E allora, eccola, l’idea più folle: “Applico alla vita i puntini di sospensione.” Ti rendi conto del genio perverso di questa frase?
I puntini di sospensione non sono un silenzio, ma una ferita. Lasciano spazio all’ignoto, al non detto, a tutto ciò che non osi nemmeno immaginare. È come lasciare la porta aperta sapendo che entreranno gli spettri, ma non importa. Perché nell’incoscienza, come dice Morgan, “non c’è negazione.”
Poi, il colpo finale: “Un ultimo sguardo commosso all’arredamento, e chi s’è visto, s’è visto.” L’arredamento. Ridicolo, vero? La banalità di una stanza contro l’immensità di una fuga cosmica. Ma è qui che sta il grottesco, la bellezza perversa: il disastro si compie nei dettagli più insignificanti. È nell’addio agli oggetti, nella commozione per ciò che hai sempre dato per scontato, che la follia diventa divina.
E allora, dove ti porta tutto questo?

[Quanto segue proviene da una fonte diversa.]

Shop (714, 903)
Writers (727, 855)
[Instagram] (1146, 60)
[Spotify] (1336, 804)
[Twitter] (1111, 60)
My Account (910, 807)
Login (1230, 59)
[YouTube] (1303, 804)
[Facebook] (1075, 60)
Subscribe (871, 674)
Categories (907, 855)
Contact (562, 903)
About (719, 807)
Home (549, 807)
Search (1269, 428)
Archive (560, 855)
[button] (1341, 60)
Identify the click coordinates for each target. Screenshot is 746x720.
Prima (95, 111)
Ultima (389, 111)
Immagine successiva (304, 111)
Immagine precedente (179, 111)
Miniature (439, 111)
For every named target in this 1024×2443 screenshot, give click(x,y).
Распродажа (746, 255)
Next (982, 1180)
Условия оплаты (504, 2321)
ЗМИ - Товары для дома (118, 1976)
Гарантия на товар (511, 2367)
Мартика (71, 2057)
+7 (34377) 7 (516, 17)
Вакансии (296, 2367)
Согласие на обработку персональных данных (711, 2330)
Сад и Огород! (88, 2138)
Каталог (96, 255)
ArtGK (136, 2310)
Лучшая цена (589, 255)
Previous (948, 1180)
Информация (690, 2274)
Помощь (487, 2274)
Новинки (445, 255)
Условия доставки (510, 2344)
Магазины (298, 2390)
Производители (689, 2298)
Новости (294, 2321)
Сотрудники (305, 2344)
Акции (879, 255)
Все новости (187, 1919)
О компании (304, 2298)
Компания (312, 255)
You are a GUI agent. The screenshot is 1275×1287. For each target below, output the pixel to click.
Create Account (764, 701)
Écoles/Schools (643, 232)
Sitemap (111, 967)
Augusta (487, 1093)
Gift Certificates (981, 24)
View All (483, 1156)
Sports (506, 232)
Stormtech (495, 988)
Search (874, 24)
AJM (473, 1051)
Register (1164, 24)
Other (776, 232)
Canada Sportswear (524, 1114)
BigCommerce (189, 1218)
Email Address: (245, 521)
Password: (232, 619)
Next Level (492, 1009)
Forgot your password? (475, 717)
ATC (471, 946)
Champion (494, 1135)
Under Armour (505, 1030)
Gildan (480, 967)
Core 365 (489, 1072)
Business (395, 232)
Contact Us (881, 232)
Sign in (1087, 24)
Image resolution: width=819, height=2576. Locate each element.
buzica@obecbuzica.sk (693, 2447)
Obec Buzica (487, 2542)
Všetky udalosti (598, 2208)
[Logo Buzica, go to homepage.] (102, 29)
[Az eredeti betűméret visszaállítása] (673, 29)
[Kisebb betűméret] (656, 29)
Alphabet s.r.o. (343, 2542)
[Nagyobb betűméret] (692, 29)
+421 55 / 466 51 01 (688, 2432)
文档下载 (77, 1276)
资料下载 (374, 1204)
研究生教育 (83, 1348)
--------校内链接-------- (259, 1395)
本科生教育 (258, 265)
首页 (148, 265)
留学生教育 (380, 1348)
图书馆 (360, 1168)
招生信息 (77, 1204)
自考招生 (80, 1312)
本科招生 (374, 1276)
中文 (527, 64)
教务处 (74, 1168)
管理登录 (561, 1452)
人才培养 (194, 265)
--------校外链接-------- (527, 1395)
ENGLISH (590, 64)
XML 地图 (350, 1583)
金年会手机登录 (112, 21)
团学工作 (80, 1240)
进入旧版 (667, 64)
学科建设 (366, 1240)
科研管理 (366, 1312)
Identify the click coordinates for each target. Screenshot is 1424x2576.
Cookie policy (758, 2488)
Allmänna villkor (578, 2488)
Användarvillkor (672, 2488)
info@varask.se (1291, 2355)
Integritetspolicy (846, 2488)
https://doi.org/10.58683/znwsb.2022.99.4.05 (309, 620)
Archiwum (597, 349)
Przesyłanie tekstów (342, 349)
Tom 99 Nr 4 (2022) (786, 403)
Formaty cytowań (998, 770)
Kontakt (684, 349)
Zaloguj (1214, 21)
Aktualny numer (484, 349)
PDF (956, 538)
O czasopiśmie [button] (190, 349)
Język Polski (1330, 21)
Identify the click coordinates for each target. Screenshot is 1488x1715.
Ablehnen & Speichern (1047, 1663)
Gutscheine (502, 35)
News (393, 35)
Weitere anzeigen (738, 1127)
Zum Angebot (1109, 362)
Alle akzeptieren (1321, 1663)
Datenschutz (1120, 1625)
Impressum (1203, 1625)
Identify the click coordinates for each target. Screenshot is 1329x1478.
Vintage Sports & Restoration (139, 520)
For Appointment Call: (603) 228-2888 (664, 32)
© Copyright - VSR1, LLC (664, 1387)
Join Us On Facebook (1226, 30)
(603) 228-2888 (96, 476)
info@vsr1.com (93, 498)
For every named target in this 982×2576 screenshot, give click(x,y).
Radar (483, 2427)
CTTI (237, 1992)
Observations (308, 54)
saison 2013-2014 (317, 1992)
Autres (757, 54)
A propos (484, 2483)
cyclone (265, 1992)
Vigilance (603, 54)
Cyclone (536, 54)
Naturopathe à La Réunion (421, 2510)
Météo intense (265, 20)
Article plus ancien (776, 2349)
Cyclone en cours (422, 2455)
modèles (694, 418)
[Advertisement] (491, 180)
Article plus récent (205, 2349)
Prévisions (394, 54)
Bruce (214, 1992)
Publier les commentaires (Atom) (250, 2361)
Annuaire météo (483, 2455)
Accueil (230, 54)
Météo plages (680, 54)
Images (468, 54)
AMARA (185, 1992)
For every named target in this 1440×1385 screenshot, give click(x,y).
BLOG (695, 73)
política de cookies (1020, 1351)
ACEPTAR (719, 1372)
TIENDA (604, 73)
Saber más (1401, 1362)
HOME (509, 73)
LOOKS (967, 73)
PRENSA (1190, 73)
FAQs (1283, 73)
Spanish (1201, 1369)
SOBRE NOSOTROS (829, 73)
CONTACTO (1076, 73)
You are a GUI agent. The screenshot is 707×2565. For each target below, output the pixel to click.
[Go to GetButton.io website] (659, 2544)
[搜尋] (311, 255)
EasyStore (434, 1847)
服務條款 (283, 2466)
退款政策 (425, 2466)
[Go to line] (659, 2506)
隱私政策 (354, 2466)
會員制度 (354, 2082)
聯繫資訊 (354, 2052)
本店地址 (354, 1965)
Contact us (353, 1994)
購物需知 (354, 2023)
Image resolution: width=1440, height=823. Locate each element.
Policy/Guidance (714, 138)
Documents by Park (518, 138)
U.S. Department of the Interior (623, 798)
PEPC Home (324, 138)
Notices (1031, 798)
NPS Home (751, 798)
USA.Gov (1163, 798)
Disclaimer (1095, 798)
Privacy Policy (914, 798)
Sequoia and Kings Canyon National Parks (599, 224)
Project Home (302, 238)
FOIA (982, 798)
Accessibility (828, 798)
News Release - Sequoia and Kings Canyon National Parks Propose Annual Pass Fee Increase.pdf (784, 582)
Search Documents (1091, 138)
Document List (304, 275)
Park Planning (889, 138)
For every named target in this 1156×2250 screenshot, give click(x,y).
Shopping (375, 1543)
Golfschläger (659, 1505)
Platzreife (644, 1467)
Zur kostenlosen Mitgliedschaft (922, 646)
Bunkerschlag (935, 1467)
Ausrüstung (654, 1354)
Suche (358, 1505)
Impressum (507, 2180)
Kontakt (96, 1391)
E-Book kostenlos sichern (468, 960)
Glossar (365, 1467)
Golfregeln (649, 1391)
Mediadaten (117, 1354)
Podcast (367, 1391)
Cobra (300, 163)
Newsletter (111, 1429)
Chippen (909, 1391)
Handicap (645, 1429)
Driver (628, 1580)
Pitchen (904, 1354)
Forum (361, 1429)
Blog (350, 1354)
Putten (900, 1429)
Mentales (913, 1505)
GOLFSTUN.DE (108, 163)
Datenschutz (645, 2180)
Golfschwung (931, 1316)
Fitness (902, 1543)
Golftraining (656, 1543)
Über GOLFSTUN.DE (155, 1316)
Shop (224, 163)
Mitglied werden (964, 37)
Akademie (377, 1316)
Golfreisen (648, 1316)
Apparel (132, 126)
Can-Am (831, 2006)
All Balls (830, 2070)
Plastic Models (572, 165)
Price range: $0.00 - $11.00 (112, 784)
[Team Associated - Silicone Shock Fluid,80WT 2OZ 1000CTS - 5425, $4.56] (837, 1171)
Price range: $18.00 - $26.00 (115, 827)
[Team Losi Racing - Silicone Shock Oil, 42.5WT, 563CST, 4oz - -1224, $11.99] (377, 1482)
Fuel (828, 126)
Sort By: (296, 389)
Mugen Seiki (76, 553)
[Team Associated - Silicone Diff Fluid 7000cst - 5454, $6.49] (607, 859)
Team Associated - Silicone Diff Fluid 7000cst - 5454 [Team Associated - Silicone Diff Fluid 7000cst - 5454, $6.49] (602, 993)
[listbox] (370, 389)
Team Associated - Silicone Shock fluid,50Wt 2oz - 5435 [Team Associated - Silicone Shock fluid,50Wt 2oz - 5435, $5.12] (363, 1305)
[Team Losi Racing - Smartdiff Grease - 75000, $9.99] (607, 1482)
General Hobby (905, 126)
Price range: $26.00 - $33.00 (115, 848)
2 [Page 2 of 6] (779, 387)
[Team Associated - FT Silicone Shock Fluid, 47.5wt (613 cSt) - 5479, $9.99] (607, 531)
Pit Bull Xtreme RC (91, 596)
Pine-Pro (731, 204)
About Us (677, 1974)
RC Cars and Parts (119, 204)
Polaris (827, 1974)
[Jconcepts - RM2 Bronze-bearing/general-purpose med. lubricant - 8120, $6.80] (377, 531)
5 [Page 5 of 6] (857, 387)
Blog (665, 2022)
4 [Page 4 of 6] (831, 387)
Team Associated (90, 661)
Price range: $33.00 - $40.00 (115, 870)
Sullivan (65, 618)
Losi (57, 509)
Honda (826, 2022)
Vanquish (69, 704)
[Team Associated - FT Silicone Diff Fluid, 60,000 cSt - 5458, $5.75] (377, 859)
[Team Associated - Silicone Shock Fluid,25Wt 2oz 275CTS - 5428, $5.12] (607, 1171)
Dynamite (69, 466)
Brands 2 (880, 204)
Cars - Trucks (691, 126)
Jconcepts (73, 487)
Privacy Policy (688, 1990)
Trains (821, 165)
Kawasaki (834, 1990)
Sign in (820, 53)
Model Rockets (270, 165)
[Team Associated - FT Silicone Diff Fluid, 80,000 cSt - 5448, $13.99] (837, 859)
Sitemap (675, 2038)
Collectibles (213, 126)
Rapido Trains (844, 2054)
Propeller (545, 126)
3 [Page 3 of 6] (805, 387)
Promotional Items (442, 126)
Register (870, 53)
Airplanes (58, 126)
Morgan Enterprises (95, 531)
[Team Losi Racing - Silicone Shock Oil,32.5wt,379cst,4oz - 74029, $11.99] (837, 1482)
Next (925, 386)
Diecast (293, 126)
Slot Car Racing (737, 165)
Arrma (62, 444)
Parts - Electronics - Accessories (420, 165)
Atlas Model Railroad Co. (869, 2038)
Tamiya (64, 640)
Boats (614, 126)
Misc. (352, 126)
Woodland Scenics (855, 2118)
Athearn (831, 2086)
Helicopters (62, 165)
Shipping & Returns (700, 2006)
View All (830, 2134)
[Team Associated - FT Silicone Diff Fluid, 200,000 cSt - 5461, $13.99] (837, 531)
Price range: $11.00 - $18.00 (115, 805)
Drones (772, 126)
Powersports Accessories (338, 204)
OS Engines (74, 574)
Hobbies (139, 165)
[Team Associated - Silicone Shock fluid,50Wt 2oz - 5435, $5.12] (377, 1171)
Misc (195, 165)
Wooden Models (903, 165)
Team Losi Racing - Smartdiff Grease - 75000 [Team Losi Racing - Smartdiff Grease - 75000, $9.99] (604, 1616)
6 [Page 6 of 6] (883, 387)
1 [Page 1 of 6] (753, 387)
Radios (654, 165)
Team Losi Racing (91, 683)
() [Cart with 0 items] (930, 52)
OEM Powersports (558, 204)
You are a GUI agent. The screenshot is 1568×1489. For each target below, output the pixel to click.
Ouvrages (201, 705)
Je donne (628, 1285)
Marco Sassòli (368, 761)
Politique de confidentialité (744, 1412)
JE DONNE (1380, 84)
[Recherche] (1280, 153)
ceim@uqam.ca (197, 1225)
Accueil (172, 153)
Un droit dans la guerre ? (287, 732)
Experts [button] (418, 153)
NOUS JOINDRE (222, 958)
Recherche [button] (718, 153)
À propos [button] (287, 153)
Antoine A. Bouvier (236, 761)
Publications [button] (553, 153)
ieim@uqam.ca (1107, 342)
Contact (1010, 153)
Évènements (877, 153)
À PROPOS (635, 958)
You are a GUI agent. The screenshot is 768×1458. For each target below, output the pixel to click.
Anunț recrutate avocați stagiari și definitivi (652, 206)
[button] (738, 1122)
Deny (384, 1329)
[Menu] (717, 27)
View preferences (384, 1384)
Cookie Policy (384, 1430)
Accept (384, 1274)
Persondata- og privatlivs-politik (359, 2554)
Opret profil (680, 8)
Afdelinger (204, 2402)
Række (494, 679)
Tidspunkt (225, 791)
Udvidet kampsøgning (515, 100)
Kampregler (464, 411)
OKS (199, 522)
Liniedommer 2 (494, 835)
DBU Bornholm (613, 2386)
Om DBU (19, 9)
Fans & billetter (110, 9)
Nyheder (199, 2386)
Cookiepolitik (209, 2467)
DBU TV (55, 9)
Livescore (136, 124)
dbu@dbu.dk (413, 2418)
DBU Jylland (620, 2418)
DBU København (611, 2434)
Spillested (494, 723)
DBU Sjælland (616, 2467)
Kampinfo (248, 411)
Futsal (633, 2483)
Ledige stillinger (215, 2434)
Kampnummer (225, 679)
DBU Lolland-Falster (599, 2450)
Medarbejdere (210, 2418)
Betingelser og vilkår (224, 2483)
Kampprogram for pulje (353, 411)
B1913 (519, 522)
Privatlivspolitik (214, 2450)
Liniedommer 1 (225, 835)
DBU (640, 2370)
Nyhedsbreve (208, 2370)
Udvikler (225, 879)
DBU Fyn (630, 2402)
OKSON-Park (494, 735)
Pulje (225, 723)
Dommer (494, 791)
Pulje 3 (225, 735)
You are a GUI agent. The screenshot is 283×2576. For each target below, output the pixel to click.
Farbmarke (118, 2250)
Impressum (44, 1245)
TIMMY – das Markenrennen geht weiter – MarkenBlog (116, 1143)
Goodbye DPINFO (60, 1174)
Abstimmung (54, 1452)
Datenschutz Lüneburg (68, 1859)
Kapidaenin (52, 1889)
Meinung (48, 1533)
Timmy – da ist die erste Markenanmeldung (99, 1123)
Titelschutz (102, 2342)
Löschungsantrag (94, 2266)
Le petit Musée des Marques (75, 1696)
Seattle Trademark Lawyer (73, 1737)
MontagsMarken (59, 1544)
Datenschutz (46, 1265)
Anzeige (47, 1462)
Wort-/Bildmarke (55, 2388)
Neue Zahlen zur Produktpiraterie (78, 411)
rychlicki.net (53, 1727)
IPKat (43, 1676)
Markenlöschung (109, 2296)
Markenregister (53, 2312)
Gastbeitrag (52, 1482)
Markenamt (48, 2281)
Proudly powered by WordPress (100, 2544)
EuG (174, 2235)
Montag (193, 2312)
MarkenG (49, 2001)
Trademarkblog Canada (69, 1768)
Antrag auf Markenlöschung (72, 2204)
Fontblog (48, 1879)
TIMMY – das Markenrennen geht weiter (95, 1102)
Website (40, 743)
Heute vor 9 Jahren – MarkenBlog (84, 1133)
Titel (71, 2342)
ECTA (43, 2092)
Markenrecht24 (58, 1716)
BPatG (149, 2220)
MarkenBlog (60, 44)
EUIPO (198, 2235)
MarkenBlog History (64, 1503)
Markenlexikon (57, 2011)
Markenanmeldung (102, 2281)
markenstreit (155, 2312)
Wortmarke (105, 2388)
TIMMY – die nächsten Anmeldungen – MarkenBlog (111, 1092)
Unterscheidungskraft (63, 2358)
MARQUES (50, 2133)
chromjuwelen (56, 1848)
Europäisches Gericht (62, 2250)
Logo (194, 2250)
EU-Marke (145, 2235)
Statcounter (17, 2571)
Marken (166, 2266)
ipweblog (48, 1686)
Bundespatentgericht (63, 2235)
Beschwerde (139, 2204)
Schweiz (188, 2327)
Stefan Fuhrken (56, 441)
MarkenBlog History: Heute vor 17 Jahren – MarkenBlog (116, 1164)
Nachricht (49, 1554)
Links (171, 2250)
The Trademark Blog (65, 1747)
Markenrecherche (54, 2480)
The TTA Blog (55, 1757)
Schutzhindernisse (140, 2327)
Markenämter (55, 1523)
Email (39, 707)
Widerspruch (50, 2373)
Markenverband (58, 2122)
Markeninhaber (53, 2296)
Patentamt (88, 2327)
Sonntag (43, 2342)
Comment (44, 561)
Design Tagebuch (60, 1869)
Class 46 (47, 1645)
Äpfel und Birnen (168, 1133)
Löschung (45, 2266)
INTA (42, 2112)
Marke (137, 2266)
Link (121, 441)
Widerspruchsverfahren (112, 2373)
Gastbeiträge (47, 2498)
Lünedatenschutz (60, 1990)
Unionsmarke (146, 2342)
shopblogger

Lontano, certo, ma non è questo il punto. Altrove non è un luogo, è uno stato della psiche. È la resa totale, il momento in cui smetti di cercare e lasci che il mondo faccia di te ciò che vuole. Ti sei mai sentito così? Ti sei mai trovato a un passo dal baratro, con il piede sinistro già sollevato, pronto a cadere, o forse a volare?
Morgan ti dà il coraggio di fare quel passo. Di perdere tutto. Di perderti. E mentre il pianoforte cede posto al dolce silenzio, l’eco delle sue parole continua a risuonare: non importa dove.
E tu, avresti il coraggio di lasciare che le cose ti portino altrove, senza opporre resistenza?